• _PROBLEM DETAILS_:
Return exactly the lines below, starting with the one that has "Send Inquiry" and going on through the one that has "sales@escalatorparts.cn".

§ §

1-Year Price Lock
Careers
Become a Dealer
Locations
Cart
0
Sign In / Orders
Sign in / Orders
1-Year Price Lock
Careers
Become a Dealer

§ §

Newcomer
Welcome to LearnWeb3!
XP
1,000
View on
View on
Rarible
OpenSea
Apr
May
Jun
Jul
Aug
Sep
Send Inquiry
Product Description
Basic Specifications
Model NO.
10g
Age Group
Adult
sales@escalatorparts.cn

§ §

• _THE COMPLETED TASK_:
Send Inquiry
Product Description
Basic Specifications
Model NO.
10g
Age Group
Adult
sales@escalatorparts.cn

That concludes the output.